VA – Quais são as prioridades estratégicas do município para 2026?

MT – Para 2026 temos algumas estratégias específicas. Uma delas é a resolução de pendências financeiras e processos que impedem o município de ter a sua situação resolvida de uma vez por todas, bem como fazer investimentos nas áreas fundamentais e cruciais: agricultura, pesca, educação, pecuária, turismo, entre outras. Aprovámos que, no próximo ano, iremos recorrer à banca para fazer um novo empréstimo, a fim de resolvermos essas pendências e, com parte desse valor, fazer investimentos em várias áreas, incluindo desporto e saneamento. Temos também que trabalhar muito com o setor privado para atrair investidores. Com esta missão estamos a trabalhar fortemente e já começámos a desenhar, por exemplo, a implementação de um posto de combustível, somos o único município de Cabo Verde que ainda não tem um. Acredito que estas intervenções trarão grandes benefícios para o município e facilitarão a vida de todos os moradores. Na área da educação existe um projeto de cooperação com o Luxemburgo de continuação, em 2026, da reabilitação de jardins e escolas.

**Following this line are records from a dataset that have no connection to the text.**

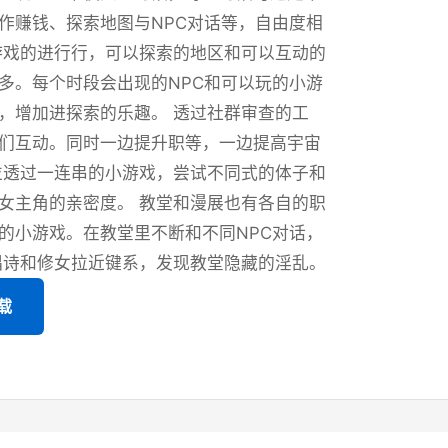
作赚钱、探索地图与NPC对话等，自由度相
游戏的进行行，可以探索的地区和可以互动的
多。每个时段会出现的NPC和可以玩的小游
，增加进探索的乐趣。 透过社群审查的工
们互动。同时一边提升职等，一边提高宇宙
並透过一连串的小游戏，尝试不同式的体子和
女主角的亲密度。 教堂和漫展也有各自的职
的小游戏。在教堂里不断和不同NPC对话，
唱诗和修女拉近键系，发现教堂隐藏的淫乱。
载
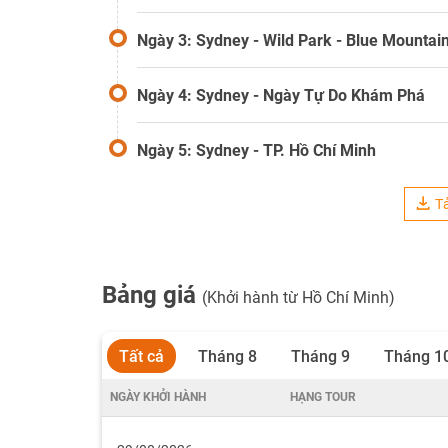
Ngày 3: Sydney - Wild Park - Blue Mountai
Ngày 4: Sydney - Ngày Tự Do Khám Phá
Ngày 5: Sydney - TP. Hồ Chí Minh
Tả
Bảng giá
(Khởi hành từ Hồ Chí Minh)
Tất cả
Tháng 8
Tháng 9
Tháng 1
NGÀY KHỞI HÀNH
HẠNG TOUR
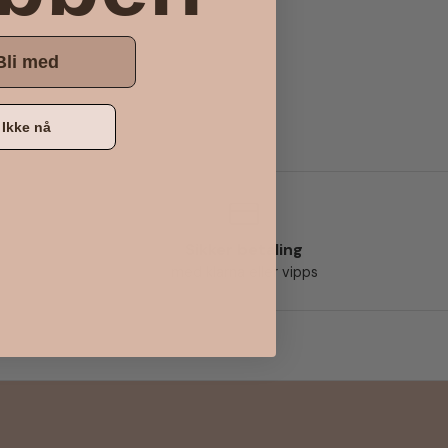
Bli med
Ikke nå
Sikker betaling
med klarna eller vipps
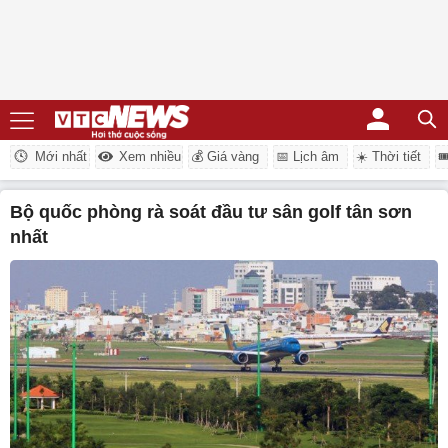
Mới nhất
Xem nhiều
💰 Giá vàng
📅 Lịch âm
☀️ Thời tiết

bộ quốc phòng rà soát đầu tư sân golf tân sơn
nhất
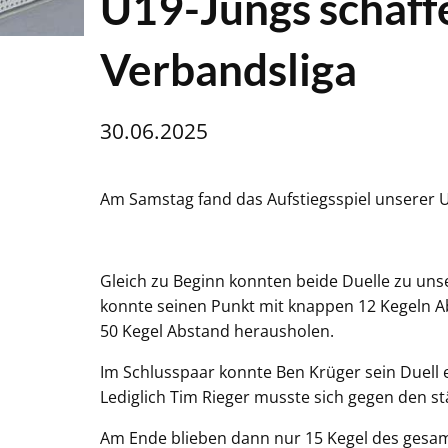
U19-Jungs schaffe
Verbandsliga
30.06.2025
Am Samstag fand das Aufstiegsspiel unserer U
Gleich zu Beginn konnten beide Duelle zu uns
konnte seinen Punkt mit knappen 12 Kegeln A
50 Kegel Abstand herausholen.
Im Schlusspaar konnte Ben Krüger sein Duell e
Lediglich Tim Rieger musste sich gegen den s
Am Ende blieben dann nur 15 Kegel des gesam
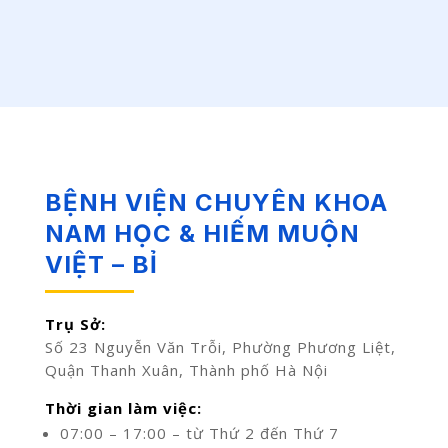
BỆNH VIỆN CHUYÊN KHOA
NAM HỌC & HIẾM MUỘN
VIỆT – BỈ
Trụ Sở:
Số 23 Nguyễn Văn Trỗi, Phường Phương Liệt,
Quận Thanh Xuân, Thành phố Hà Nội
Thời gian làm việc:
07:00 – 17:00 – từ Thứ 2 đến Thứ 7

VA – Gostaria de deixar uma mensagem aos munícipes, especialmente neste período de festa?

MT – Queria deixar uma mensagem de esperança. Estamos a celebrar os 20 anos do nosso município sob o lema “Duas décadas de resiliência, sonho e esperança”, pois são duas décadas de um processo de desenvolvimento de um município que tem vários desafios. Enquanto presidente da câmara municipal, considero que este desenvolvimento não é isolado, não é responsabilidade apenas dos órgãos municipais, é um processo de todos: das entidades civis, do Governo, das entidades locais, dos munícipes e também da nossa comunidade emigrada, sobretudo a que está nos Estados Unidos da América. Acredito que o esforço que tem sido feito ao longo de vários anos, e que continua a ser feito, trará grandes ganhos ao município. É um município que está em ascensão, e que, daqui a cinco, dez, 15 ou 20 anos, alcançará um bom nível de desenvolvimento. A nossa equipa está todos os dias a trabalhar para que todo o município saia a ganhar. Independentemente das visões políticas, questões religiosas ou posições na sociedade, estamos a trabalhar firmemente para devolver um município muito mais equilibrado, inclusivo e participativo. Estamos de braços abertos para todos os que queiram vir a Santa Catarina, trazendo as suas contribuições. Queremos que o nosso município saia do último lugar entre os municípios de Cabo Verde e passe também a ser competitivo, idêntico a vários outros municípios cabo-verdianos. Todos nós, a nossa equipa e toda a comunidade, iremos ganhar quando houver essa predisposição em contribuir com o município. Que o final das comemorações dos 20 anos confirme o que sempre dissemos: Santa Catarina em primeiro lugar e, juntos, sempre venceremos.